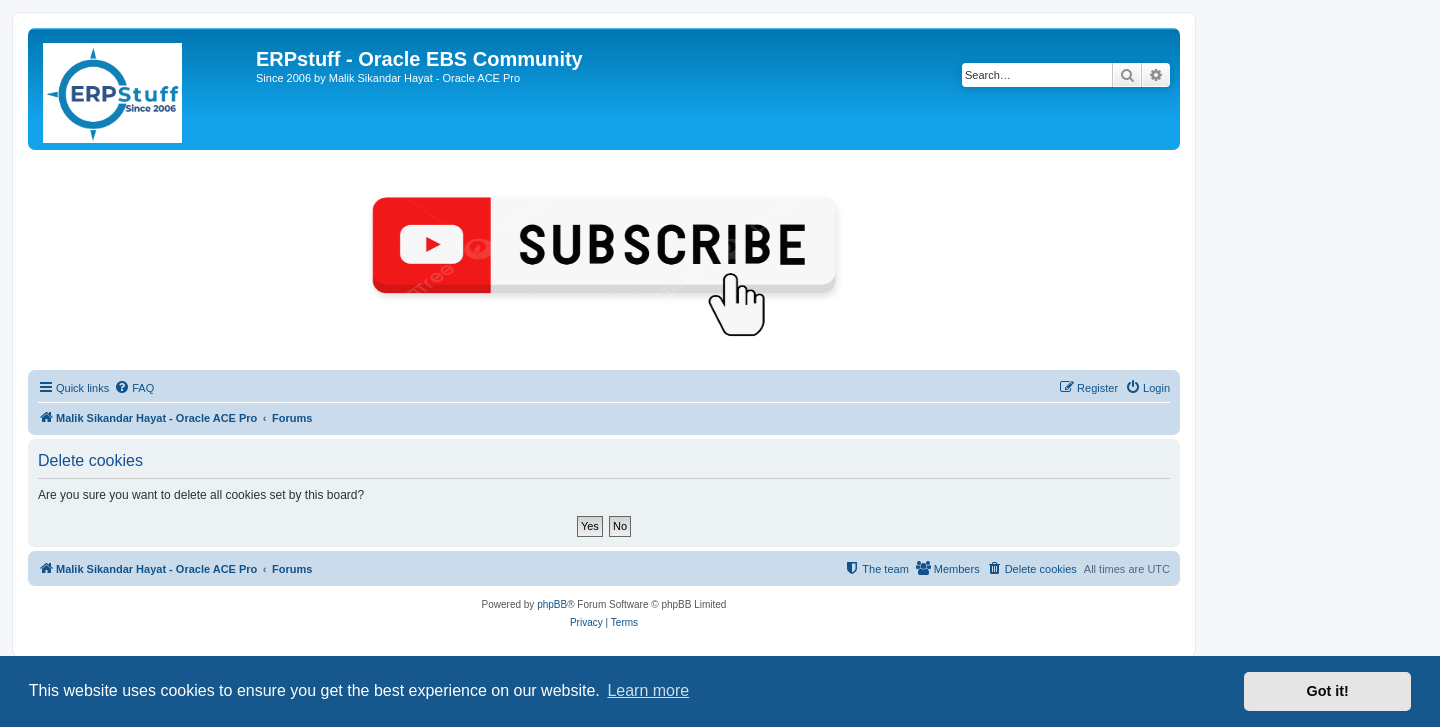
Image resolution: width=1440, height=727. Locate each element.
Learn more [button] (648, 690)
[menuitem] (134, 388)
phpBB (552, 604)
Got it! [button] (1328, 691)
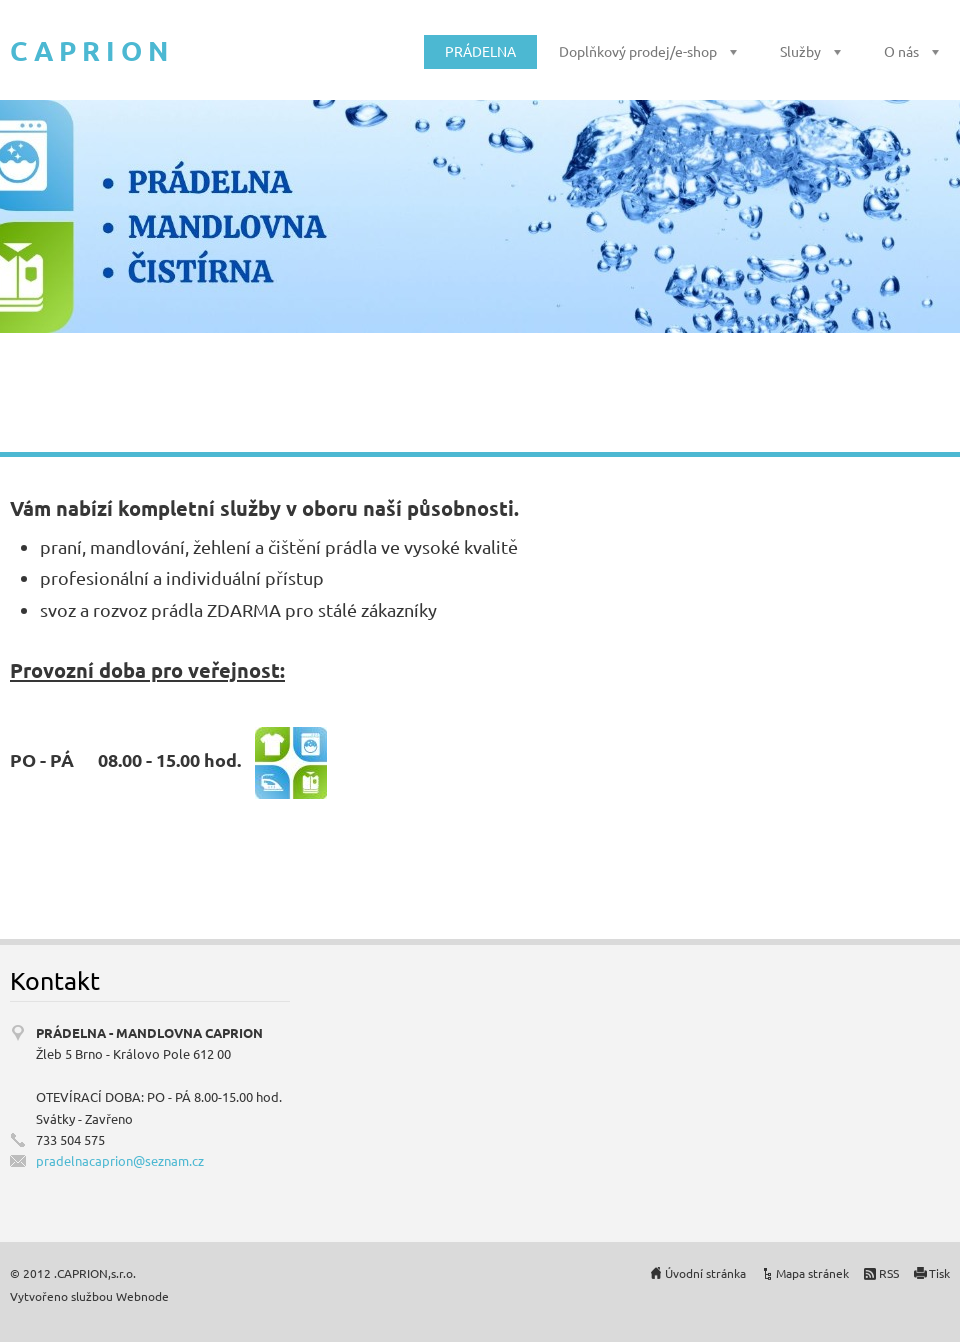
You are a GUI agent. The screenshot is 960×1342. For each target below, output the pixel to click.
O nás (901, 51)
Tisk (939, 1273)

-*-*-

● Your goal
Every record must be set down again exactly; pictures do not belong in the copy.

● Exercise solution
Image resolution: width=1440, height=727. Locate each element.
Learn more [button] (648, 690)
[menuitem] (134, 388)
phpBB (552, 604)
Got it! [button] (1328, 691)
You are a GUI agent. The screenshot is 960×1342. For each target below, output the pixel to click.
O nás (901, 51)
Tisk (939, 1273)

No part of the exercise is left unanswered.